Now that I have Freya, there'd be nowhere to put Storm I'm afraid, even if I wanted to separate him. Other than the cat-infested living room, anyway, and he would never be able to come out so it would kind of defeat the purpose...not to mention I don't know if I could do that to Moon. They would probably both scream bloody murder, and would be able to hear each other quite well since I live in an apartment.


----------



## tielfan (Aug 31, 2008)

With birds that step up reluctantly, you can often get better results by using both hands. Extend the thumbs and index fingers of both hands and use them to sort of surround the bird like a fence, then use the most convenient finger to request the step up. I get less resistance from my reluctant birds if they don't see a clear direction for running away.


----------



## moonchild (Jul 29, 2012)

Outside the cage, this does work with him. Inside, not so much! Even if I get him on my hand, he jumps right off immediately. I've found that I get the best results with him when I stay very still and give him the choice of coming to me. It's usually only if I have millet or if I'm "saving" him if he's fallen in an awkward spot though. Today I had Moon eating millet on my hand right outside the cage door and Storm obviously wanted to come out too...I offered my arm, then a perch, and you could tell he wanted to come out but not badly enough. He's quite stubborn. But he now allows my hand to be an inch away from him as long as it isn't pursuing him, so that's something at least.

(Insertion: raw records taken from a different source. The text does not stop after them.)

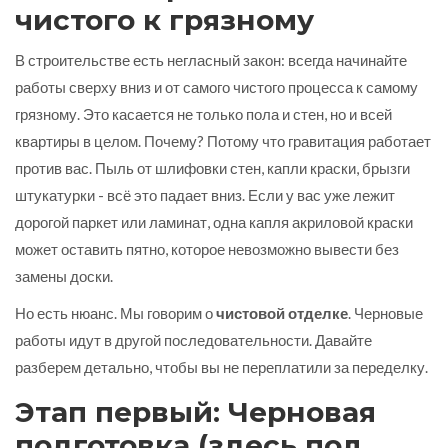
чистого к грязному
В строительстве есть негласный закон: всегда начинайте
работы сверху вниз и от самого чистого процесса к самому
грязному. Это касается не только пола и стен, но и всей
квартиры в целом. Почему? Потому что гравитация работает
против вас. Пыль от шлифовки стен, капли краски, брызги
штукатурки - всё это падает вниз. Если у вас уже лежит
дорогой паркет или ламинат, одна капля акриловой краски
может оставить пятно, которое невозможно вывести без
замены доски.
Но есть нюанс. Мы говорим о
чистовой отделке
. Черновые
работы идут в другой последовательности. Давайте
разберем детально, чтобы вы не переплатили за переделку.
Этап первый: Черновая
подготовка (здесь пол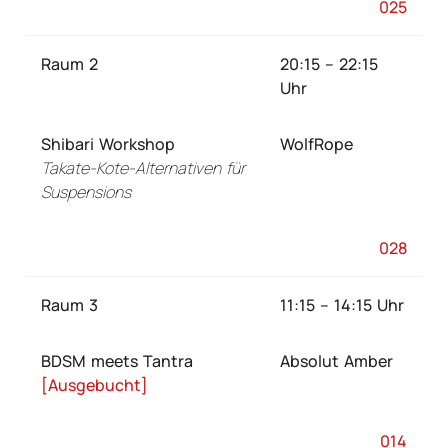
025
Raum 2
20:15 – 22:15
Uhr
Shibari Workshop
WolfRope
Takate-Kote-Alternativen für
Suspensions
028
Raum 3
11:15 – 14:15 Uhr
BDSM meets Tantra
Absolut Amber
[Ausgebucht]
014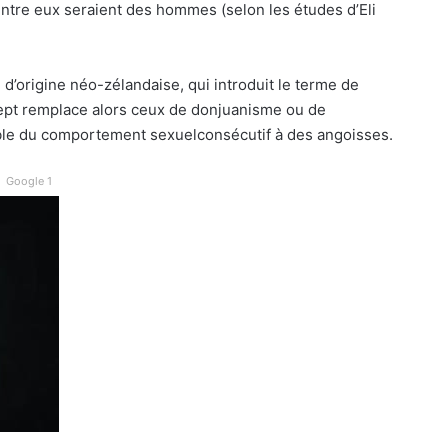
’entre eux seraient des hommes (selon les études d’Eli
d’origine néo-zélandaise, qui introduit le terme de
ncept remplace alors ceux de donjuanisme ou de
ouble du comportement sexuelconsécutif à des angoisses.
Google 1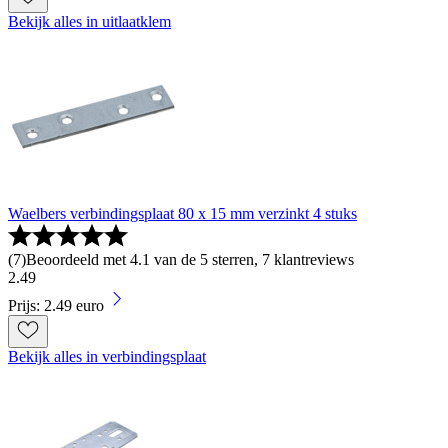
Bekijk alles in uitlaatklem
Waelbers verbindingsplaat 80 x 15 mm verzinkt 4 stuks
(
7
)
Beoordeeld met 4.1 van de 5 sterren, 7 klantreviews
2
.
49
Prijs: 2.49 euro
Bekijk alles in verbindingsplaat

Maybe I could use another bird (his favorite, Moon) as a training tool as well, rather than just treats. If he sees Moon with me and wants to be with him, then maybe he'll eventually start stepping up to be with Moon.


----------



## moonchild (Jul 29, 2012)

It worked! I took Moon out (and kept him there with millet), and Storm was sitting in the doorway so I held my hand with the millet just outside it. After what felt like forever, he actually stepped up with both feet and I carried him and Moon over to my chair. Juju flew over to my head after a while so the gang was all together. Storm actually sat on my shoulder and played with my hair a bit! And then I put them all back, no chasing at all this time so hopefully it was just a good experience for Storm. Hopefully I can tame him this way, even if it's slow, rather than separating him. Moon seemed happy to be hanging out with me again...I know he wants to, he just doesn't like being separated from his birdie flock.


----------



## meaggiedear (Nov 20, 2011)

yeah. grey HATES kevin, but if kevin has ama- grey willingly follows. 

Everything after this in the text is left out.